Reputation: 31
I'm currently running an ELK cluster on reasonably weak hardware (four virtual machines, with 4 GB memory assigned and two core each). This is slated to change in a couple of months, but for now we still need to ingest and make logs available.
After getting all of the servers of one service sending their logs to Logstash via nxlog, collection worked fairly well for a few days. Shortly after that, logstash frequently started to wedge open. The logstash thread 'filterworker.0' will jump to 93 and then 99% of the server's CPU. Logstash itself won't terminate; instead it will continue on, hung, never sending any fresh logs to Elasticsearch. Debug logs will show that logstash is continually calling flush by interval. It will never recover from this state; it ran an entire weekend hung and only resumed normal operations when I restarted it. Logstash would start catching up on the weekend's logs and then quickly free again (usually within five to ten minutes), requiring another restart of the service. Once the logs had been able to mostly catch up (many restarts later and some turning off of complicated grok filters), logstash returned to its previous habit of wedging open every five to thirty minutes.
I attempted to narrow this down to a particular configuration and swapped my log filters into and out of the conf.d directory. With fewer configs, logstash would run for longer periods of time (up to an hour and a half) but eventually it would freeze again.
Connecting jstack to the PID of the frozen filterworker.0 thread returned mostly 'get_thread_regs failed for a lwp' debugger exceptions and no deadlocks found.
There are no actual failures in logstash's logs when run at debug verbosity; just those buffering loglines.
The disks are not full.
Our current configuration is three elasticsearch nodes, all receiving input from the logstash server (using logstash's internal load balancer). We have a single logstash server. These are all CentOS 7 machines. The logstash machine is running version 2.1.3, sourced from Elastic's yum repository.
I've played around with changing the heap size, but nothing appears to help, so I'm currently running it at the out of the box defaults. We only use one worker thread as it's a single core virtual machine. We used to use multiline, but that was the first thing I commented out when this started to happen.
I'm not sure where to go next. My theory is that logstash's buffer is just unable to handle the current log traffic; but without any conclusive errors in the logs, I'm not sure how to prove it. I feel like it might be worth putting a redis or rabbit queue between nxlog and logstash to buffer the flood; does that seem like a reasonable next step?
Any suggestions that people might have would be greatly appreciated.
Upvotes: 0
Views: 2111
Reputation: 2265
It sounds like you need more Logstash nodes. We experienced similar outages, caused by CPU, when the log throughput went up for various reasons. We are putting on aprrox. 6K lines per second and have 6 nodes (just for reference).
Also, putting a Redis pipeline in front of the Logstash nodes allowed us to configure our Logstash nodes to pull and process accordingly.
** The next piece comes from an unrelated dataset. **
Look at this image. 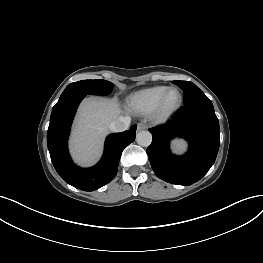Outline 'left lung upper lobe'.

Redis has allowed our Logstash nodes to now be over provisioned as they don't bear the brunt of the traffic. They pull log entries and their utilization is more consistent (no more crashing).
Upvotes: 0
Reputation: 86
I use monit to monitor the service and check for high CPU usage and then restart Logstash according to the findings. Bit of a workaround, not really a long term solution. A queuing system would probably do the trick, check out Kafka, Redis, or RabbitMQ. You would need to measure the difference rate at which the queue is written to vs read from.
Upvotes: 0
Reputation: 66
You may try to reset the Java environment,when I start up my logstash ,it will up to 99% cpu usage,but when the JVM start over ,the cpu usage will down to 3%,so I guess,maybe your java environment have something wrong. Wish help.
Upvotes: 0